Problem description>
In the data, find each line where the word "insert" appears and list that line.

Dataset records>
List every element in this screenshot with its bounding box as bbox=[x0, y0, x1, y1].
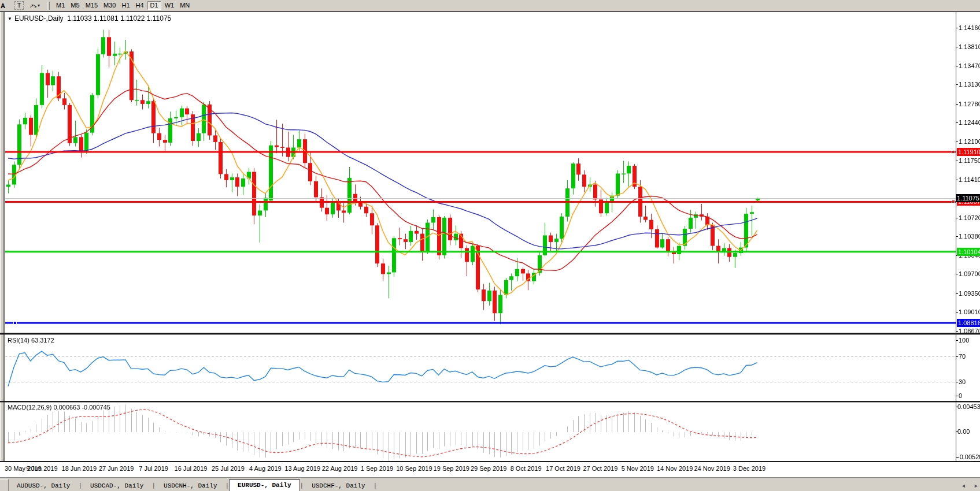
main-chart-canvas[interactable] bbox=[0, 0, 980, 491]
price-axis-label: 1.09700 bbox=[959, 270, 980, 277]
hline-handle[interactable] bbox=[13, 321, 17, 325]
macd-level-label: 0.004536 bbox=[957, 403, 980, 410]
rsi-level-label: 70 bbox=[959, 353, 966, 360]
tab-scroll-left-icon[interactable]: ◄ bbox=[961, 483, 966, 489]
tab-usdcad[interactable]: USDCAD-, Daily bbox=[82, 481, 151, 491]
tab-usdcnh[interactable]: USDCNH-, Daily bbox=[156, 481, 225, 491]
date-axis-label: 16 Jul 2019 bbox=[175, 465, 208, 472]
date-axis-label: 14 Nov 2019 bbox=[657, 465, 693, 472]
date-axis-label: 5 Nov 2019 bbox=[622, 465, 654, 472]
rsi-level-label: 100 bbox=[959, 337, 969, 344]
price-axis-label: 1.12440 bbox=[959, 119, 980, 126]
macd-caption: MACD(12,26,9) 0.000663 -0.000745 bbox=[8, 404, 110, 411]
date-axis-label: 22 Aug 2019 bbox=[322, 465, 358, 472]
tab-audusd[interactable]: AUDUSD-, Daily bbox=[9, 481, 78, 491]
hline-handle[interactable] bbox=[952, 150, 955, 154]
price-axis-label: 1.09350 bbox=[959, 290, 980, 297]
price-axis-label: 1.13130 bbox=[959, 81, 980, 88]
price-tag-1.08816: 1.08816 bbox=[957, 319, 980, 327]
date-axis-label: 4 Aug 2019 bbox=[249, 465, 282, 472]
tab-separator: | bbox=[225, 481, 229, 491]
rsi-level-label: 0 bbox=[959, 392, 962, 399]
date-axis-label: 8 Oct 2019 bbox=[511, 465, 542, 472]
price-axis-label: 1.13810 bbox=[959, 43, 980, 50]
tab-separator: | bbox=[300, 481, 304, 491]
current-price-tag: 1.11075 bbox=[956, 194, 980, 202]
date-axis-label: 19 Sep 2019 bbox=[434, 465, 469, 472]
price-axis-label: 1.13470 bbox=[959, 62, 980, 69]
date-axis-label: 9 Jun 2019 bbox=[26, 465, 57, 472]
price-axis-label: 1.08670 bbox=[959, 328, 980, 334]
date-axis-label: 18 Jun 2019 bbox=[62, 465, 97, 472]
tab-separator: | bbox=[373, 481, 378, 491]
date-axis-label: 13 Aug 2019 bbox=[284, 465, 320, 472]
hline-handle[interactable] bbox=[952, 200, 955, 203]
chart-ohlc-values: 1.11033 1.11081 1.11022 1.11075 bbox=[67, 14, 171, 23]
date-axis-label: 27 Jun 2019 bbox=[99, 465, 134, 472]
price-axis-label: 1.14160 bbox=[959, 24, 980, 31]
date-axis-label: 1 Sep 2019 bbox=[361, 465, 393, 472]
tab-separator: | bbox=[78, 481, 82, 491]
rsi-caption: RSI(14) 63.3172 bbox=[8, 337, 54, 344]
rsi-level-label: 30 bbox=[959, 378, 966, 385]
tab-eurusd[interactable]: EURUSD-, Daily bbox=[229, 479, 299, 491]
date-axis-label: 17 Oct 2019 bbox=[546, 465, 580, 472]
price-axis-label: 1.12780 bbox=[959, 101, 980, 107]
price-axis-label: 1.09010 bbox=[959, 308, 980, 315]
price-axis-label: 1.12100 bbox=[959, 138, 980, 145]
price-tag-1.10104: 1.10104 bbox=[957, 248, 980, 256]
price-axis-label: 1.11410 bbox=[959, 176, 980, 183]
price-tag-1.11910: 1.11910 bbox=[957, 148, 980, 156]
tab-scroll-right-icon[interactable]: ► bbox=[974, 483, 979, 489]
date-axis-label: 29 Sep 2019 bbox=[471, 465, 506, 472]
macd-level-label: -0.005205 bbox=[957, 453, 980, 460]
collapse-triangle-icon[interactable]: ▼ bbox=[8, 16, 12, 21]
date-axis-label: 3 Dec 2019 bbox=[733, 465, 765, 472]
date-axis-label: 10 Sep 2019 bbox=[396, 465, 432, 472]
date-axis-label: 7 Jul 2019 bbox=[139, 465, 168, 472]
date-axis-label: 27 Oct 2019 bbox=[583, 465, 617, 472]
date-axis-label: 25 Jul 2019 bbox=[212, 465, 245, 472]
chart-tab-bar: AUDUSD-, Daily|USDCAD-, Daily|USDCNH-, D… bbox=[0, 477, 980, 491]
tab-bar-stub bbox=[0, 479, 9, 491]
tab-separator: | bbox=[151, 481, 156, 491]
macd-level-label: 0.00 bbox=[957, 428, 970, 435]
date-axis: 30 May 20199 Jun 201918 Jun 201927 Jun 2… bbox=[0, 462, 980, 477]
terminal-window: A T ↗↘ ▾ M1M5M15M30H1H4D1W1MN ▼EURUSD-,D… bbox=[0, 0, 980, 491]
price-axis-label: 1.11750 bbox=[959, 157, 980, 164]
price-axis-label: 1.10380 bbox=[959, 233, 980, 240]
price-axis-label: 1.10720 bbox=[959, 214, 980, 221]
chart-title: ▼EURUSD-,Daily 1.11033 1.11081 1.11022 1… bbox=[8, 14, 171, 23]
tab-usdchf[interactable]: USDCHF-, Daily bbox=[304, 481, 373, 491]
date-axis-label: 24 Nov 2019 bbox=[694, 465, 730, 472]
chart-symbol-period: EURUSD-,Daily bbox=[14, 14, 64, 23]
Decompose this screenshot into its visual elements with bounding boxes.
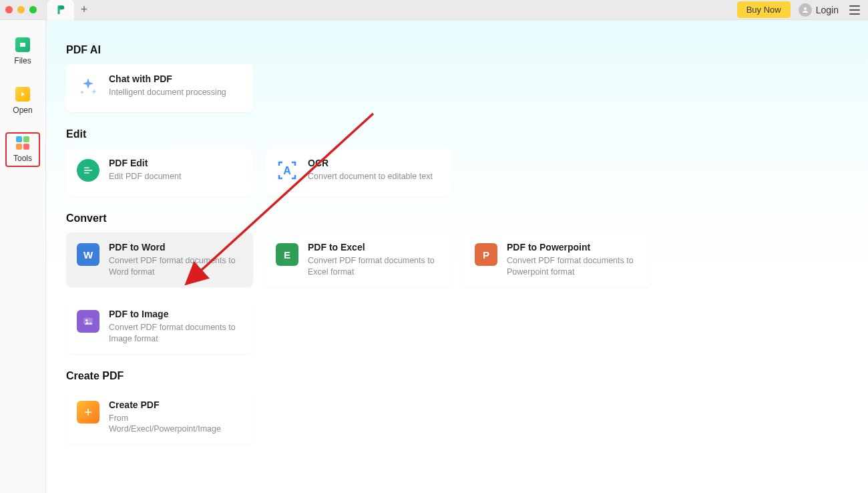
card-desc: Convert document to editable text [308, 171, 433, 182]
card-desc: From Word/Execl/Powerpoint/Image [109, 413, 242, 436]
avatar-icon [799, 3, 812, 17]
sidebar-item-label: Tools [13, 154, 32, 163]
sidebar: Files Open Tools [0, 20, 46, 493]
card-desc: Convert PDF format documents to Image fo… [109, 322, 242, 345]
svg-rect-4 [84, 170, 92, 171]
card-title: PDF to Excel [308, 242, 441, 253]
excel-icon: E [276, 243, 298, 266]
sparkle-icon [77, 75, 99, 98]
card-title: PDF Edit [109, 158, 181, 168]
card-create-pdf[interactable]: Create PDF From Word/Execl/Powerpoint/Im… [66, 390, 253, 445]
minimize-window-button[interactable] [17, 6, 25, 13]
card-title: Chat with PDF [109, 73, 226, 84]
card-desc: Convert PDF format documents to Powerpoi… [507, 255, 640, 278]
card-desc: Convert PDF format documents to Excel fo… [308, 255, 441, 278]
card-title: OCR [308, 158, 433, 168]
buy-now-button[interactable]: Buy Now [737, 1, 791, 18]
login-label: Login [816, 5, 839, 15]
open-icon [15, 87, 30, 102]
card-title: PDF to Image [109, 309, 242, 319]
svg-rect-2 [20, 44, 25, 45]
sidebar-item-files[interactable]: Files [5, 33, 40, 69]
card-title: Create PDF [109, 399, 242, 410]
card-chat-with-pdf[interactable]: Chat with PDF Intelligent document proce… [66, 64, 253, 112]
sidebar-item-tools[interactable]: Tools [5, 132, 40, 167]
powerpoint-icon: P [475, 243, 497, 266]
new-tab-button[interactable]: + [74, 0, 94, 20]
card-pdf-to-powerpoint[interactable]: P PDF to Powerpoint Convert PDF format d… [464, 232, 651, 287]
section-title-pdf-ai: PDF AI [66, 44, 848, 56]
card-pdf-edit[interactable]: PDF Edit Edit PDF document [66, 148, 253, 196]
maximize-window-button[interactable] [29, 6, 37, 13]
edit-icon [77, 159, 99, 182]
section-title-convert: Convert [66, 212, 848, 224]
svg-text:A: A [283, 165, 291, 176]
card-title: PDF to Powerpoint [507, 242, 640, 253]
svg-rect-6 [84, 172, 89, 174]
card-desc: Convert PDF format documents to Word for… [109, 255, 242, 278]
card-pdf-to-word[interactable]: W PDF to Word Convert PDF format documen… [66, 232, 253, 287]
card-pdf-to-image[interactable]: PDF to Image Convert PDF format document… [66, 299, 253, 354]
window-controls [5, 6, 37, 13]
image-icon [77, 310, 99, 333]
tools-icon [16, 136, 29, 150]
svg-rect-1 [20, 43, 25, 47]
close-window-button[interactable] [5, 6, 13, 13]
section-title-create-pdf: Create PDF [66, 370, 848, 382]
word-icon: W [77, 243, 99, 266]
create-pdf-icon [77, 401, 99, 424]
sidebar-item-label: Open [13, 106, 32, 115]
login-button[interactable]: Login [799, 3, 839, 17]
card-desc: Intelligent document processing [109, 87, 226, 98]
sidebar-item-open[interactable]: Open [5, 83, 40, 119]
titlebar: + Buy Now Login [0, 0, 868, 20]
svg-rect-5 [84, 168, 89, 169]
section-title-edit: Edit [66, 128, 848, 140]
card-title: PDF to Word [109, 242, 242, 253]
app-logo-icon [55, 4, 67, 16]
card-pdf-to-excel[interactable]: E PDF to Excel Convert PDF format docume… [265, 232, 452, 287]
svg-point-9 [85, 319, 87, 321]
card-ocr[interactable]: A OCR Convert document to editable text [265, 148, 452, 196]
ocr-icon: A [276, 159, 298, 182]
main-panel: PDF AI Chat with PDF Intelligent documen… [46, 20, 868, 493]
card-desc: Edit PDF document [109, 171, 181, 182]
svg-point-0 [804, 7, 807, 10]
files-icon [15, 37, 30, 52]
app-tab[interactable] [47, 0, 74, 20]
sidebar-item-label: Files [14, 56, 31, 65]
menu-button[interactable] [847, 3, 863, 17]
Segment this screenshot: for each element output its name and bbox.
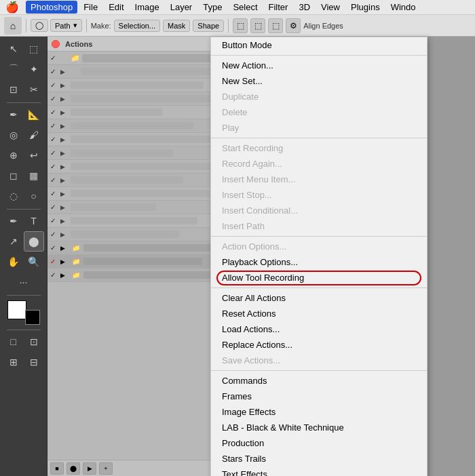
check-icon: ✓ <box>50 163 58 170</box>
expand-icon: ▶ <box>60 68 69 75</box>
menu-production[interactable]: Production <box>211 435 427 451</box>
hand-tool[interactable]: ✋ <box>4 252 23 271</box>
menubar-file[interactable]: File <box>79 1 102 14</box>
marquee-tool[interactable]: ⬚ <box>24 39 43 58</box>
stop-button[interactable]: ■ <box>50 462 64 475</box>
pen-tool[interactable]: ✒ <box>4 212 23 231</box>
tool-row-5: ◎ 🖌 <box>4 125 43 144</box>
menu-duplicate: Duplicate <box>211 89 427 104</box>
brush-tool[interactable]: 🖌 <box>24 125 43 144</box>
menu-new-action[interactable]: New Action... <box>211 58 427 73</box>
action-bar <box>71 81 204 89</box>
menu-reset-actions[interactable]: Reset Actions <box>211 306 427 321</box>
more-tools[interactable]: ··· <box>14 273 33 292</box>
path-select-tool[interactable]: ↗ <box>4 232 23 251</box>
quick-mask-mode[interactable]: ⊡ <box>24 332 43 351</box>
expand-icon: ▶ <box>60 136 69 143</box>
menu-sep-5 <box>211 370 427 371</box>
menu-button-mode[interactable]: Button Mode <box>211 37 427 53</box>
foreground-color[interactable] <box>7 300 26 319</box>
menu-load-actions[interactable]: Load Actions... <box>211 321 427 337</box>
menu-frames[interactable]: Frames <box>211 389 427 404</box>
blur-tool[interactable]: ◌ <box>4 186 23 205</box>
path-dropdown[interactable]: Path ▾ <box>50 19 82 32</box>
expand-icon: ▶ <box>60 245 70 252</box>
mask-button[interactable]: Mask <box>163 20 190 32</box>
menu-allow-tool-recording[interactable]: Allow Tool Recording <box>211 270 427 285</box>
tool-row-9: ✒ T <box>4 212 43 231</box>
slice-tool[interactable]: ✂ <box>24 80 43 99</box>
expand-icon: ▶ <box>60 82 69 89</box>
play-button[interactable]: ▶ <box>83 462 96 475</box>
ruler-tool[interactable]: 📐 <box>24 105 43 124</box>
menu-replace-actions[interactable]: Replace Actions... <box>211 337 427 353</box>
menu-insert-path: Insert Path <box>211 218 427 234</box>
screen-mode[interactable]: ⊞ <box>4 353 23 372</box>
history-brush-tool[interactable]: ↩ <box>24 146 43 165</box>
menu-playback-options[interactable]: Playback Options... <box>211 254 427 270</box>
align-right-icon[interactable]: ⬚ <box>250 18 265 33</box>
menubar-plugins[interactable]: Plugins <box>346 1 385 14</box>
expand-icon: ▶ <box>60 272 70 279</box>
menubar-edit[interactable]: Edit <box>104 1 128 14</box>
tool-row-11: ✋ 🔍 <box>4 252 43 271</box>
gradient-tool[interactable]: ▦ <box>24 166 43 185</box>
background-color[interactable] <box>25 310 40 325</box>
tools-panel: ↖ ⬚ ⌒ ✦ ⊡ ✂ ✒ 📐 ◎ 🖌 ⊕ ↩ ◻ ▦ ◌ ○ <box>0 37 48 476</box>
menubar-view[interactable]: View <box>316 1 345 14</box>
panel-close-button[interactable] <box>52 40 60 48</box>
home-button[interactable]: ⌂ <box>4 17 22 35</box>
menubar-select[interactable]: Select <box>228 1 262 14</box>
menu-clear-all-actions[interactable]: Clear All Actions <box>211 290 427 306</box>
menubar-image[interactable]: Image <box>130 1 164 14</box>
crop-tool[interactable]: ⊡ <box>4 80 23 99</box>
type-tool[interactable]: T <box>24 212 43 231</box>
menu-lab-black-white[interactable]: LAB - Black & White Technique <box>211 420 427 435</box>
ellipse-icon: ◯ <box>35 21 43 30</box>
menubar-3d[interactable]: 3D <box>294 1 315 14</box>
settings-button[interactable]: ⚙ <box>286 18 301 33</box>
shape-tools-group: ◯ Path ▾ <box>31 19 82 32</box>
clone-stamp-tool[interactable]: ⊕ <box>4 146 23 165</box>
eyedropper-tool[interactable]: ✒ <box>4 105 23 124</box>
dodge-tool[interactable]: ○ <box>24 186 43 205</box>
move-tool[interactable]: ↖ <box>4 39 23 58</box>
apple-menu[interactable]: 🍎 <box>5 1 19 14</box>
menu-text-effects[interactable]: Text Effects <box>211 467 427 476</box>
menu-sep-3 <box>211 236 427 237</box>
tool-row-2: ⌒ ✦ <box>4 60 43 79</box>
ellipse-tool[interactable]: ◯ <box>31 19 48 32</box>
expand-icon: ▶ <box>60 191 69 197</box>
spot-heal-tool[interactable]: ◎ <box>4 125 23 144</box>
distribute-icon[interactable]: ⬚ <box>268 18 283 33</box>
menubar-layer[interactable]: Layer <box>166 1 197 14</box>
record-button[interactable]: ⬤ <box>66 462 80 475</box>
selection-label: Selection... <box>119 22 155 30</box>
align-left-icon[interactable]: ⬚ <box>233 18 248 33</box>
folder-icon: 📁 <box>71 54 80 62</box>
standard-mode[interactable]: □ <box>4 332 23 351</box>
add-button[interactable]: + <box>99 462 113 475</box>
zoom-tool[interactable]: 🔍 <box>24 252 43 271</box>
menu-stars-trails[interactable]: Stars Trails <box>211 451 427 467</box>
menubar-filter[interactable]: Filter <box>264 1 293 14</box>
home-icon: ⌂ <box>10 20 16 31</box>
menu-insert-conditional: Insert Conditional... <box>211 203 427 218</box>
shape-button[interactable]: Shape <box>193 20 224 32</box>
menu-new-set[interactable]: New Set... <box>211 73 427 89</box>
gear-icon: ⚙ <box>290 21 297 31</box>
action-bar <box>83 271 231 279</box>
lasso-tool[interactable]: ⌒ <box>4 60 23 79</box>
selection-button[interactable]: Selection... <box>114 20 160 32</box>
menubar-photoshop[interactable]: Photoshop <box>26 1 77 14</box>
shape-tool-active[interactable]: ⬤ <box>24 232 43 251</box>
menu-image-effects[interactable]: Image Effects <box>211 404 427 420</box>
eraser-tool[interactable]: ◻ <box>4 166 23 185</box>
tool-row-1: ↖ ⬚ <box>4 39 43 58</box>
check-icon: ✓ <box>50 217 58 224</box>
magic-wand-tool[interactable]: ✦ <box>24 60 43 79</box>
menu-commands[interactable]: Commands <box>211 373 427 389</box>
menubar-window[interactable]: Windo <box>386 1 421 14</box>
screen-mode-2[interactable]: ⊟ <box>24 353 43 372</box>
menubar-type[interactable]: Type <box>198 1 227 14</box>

Finished task>
menu-insert-path: Insert Path <box>211 218 427 234</box>
menu-insert-conditional: Insert Conditional... <box>211 203 427 218</box>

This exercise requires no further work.